The Women Who Fought Japan’s Empire

Japanese colonialism is infamous for its brutalization of women, abducted and forced into sex slavery. Less known is women’s role in fighting against the Japanese Empire, brilliantly brought to life in two recent novels.

Chinese Guerrillas on Parade

A group of guerrilla fighters in China, circa 1935. (Hulton-Deutsch Collection / Corbis via Getty Images)

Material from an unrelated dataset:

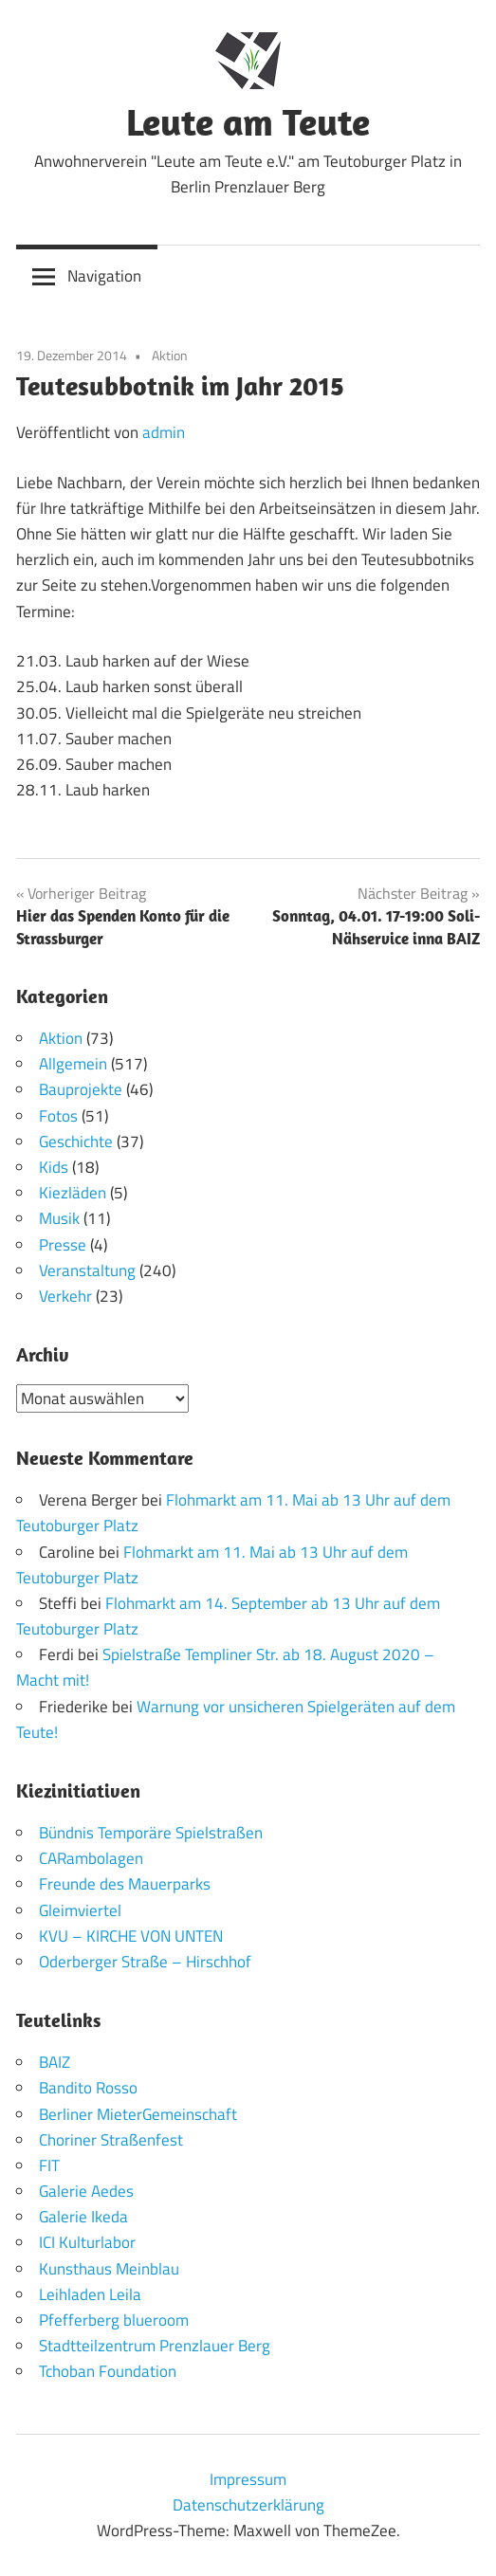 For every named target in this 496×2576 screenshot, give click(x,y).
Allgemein (73, 1063)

In Capitalists Must Starve — a novel by Park Seolyeon, translated from Korean by Anton Hur — a labor activist climbs to the rooftop of a rubber factory in Pyongyang, Korea, using a makeshift rope fashioned out of twisted Japanese cotton, staging a solo protest against unfair wages under Japanese colonial rule. In Emma Pei Yin’s fictional debut When Sleeping Women Wake, a young rebel leader fires shot after shot at pursuing Japanese soldiers from behind wooden barrels of moldy fish at a Hong Kong pier, buying time for civilians to escape onto rescue boats that will spirit them away towards safer shores.

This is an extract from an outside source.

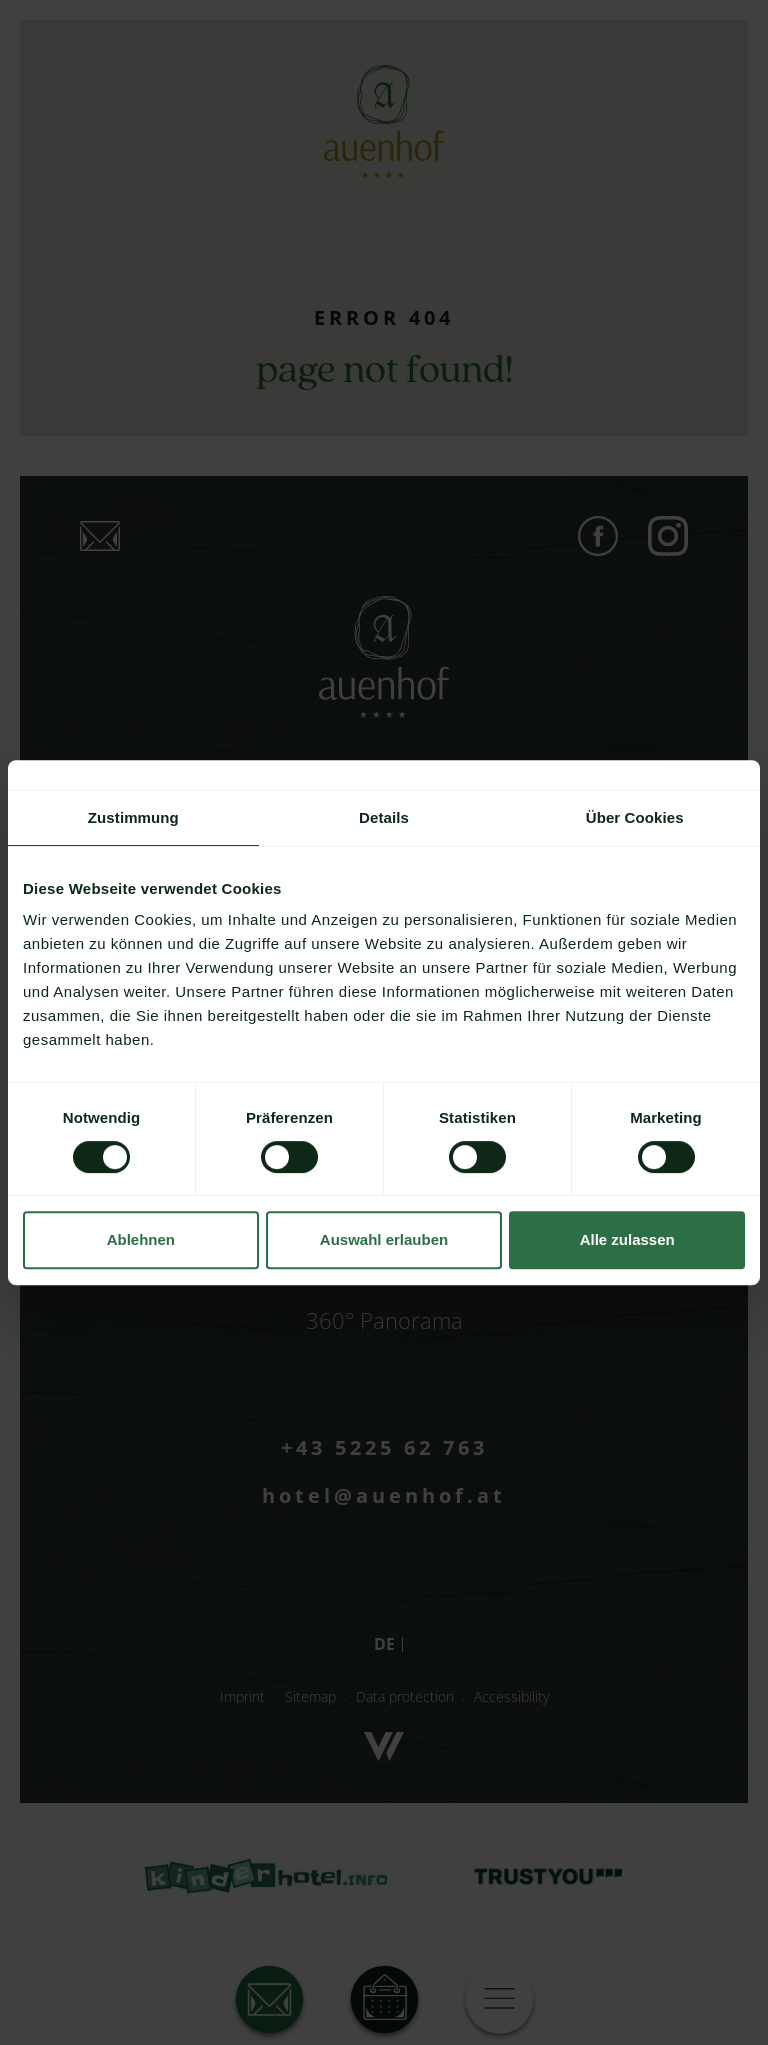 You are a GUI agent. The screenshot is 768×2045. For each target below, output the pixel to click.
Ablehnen (141, 1239)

It’s rare to find depictions of Japan’s brutal invasion across East Asia in English-language literature; portrayals of female anti-colonial resistance are practically nonexistent. These scenes, both based on real events, are among the few representations of women fighting against Japanese occupation in the region — a rich but forgotten history that remains largely unexplored in popular anglophone narratives of World War II.

Capitalists Must Starve and When Sleeping Women Wake differ in style and context. Yet both novels dive deeply into the gendered experiences of women living under Japanese subjugation through a lens of not only survival, but also self-actualization. Under the daily indignities of war, the protagonists dare to ponder the possibilities: what of love, what of empowerment?